Is your body in need of a good stretch?
Stretching has actually been shown to have a wide range of benefits, including improving flexibility and strengthening your muscles to reduce joint pain. Who knew such an easy exercise would be so good for you?
But, of course, it only works if you know how to do it. There are certain stretches that are amazing for different parts of your body, and knowing which ones to do could help you relieve a lot of aches and pains.
Find out more with our guide to different physical therapy stretches.
Knee to Chest
If you’re looking for a physical therapy low back stretch, the knee to chest is a great one. It’s simple to do and needs no equipment!
Simply lay on the floor, pointing your toes upwards towards the ceiling. Bend your right leg at the knee and bring it up towards your chest, lacing your fingers together at the knee and pulling your leg towards you. Hole the position for 15-20 seconds before letting go and moving back to the starting position.
For best results, you should repeat this stretch three times, alternating legs as you do it. This is a brilliant exercise for stretching the gluteal and lower back muscles, and it’s great for improving flexibility.
You might’ve heard of prayer stretch, which is the same as child’s pose. It’s actually frequently used in yoga, so if you enjoy yoga classes you might already know it! Child’s pose is another great stretch for your lower back muscles.
To do it, place your hands and knees on the floor, aligning your hands with your shoulders and your knees with your hips. Move your hands out in front of you so that your arms are fully stretched out, keeping your palms on the floor. Gently move your hips back a little as you move your head and chest down to the floor.
You should feel a stretch along your arms and back. Hold the position for up to 30 seconds before returning the start position.
Calf Stretch With a Band
Tight calf muscles can lead to a whole host of other issues, including increasing the risk of tearing your Achilles tendon or spraining your ankle. Luckily, calf stretches can help.
To do the stretch, sit on the floor and extend your legs straight in front of you with your feet relaxed. Wrap a band around one foot, placing it at the ball of your foot. Pull the band gently until almost all of your foot has moved up off the floor, leaving just the back of the ball of your foot still touching the ground. Hold it for 30 seconds before repeating on your other calf.
Don’t stretch your calf too hard. Only pull on the band until you feel a gentle pulling sensation on your calf muscles. If it hurts, stop straight away and check that you’re doing the exercise correctly with a physical therapist.
This hamstring stretch in physical therapy is very popular. It can help strengthen your knee and relieve tight muscles in your legs, providing a huge hit of relief. It’s so easy to do, too!
Start by sitting on the floor, putting your legs out straight in front of you with your toes pointing to the ceiling. Then, reach out your arms to your feet, bending at the waist and moving as far as possible. Hold the position for around 20 seconds before relaxing, and then repeat it five times.

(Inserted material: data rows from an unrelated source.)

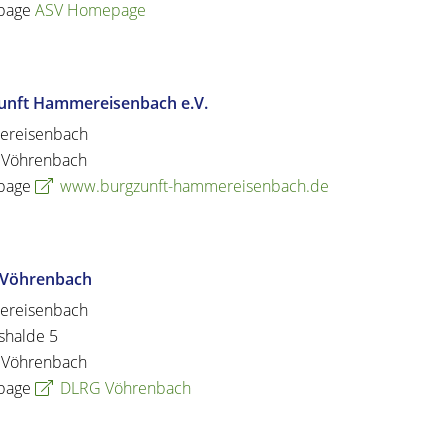
page
ASV Homepage
unft Hammereisenbach e.V.
reisenbach
Vöhrenbach
page
www.burgzunft-hammereisenbach.de
Vöhrenbach
reisenbach
shalde 5
Vöhrenbach
page
DLRG Vöhrenbach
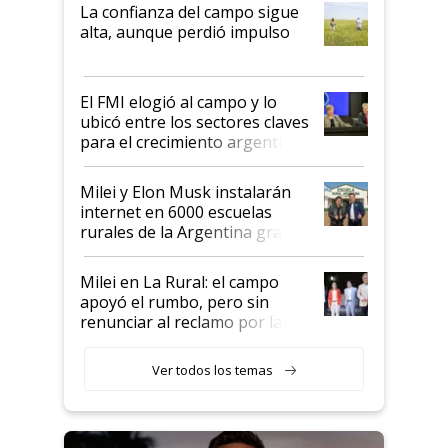
plata a un hijo para droga":
La confianza del campo sigue
Juan Félix Rossetti, el libertario
alta, aunque perdió impulso
que de una dura crisis salió
más fuerte y apuesta al cambio
de Milei
El FMI elogió al campo y lo
ubicó entre los sectores claves
para el crecimiento argentino
Milei y Elon Musk instalarán
internet en 6000 escuelas
rurales de la Argentina gracias
a un acuerdo con Starlink
Milei en La Rural: el campo
apoyó el rumbo, pero sin
renunciar al reclamo por las
retenciones
Ver todos los temas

As physical therapy knee stretches go, this is very easy and one that you should get better over time. Don’t push yourself too hard on the first go, your flexibility will improve!
Lying Knee Twist
Here’s another one for your back! The lying knee twist is great for building up strength in your abdomen and the muscles along your spine. It also improves flexibility in your back, helping you move without pain.
Lay down on your back on the floor, laying with your legs out straight and your arms at your sides. Then, bring your right knee up and place your foot on the floor. Slowly bend that knee over your body, lifting your foot off the floor so that just your toes remain on the ground.
Your arms should remain at your sides during this stretch, but your other leg should rotate with you in the direction you’re going in. Your lower back will also lift off the floor as you twist to the side. Hold the position for around 20-30 seconds before relaxing, and repeat three times for each side.
Pendulum Swing Stretch
If you’re looking for shoulder physical therapy exercises, this is a great one to help improve motion and relieve pain. All you need is a flat surface to lean your other arm on and you’re good to go!
Start by relaxing your shoulders completely. Lean over slightly at the hip, moving your legs if needed to make the position more comfortable. Place one hand on a hard surface for balance, whilst the other arm hangs down loosely.
Gently swing your arm in a circle, aiming for a diameter of about one foot. Swing in one direction for 10 circles, before switching to the opposite direction. It’s easy and effective!
Try Out Physical Therapy Stretches
If you’re having aches and pains in your body, whether it’s a throbbing ache in your lower back or stiffness in your knee, physical therapy stretches should help. However, the best way to treat the problem is by seeing a professional physical therapist. They can help identify the cause of the problem and treat it, letting you get back to your life.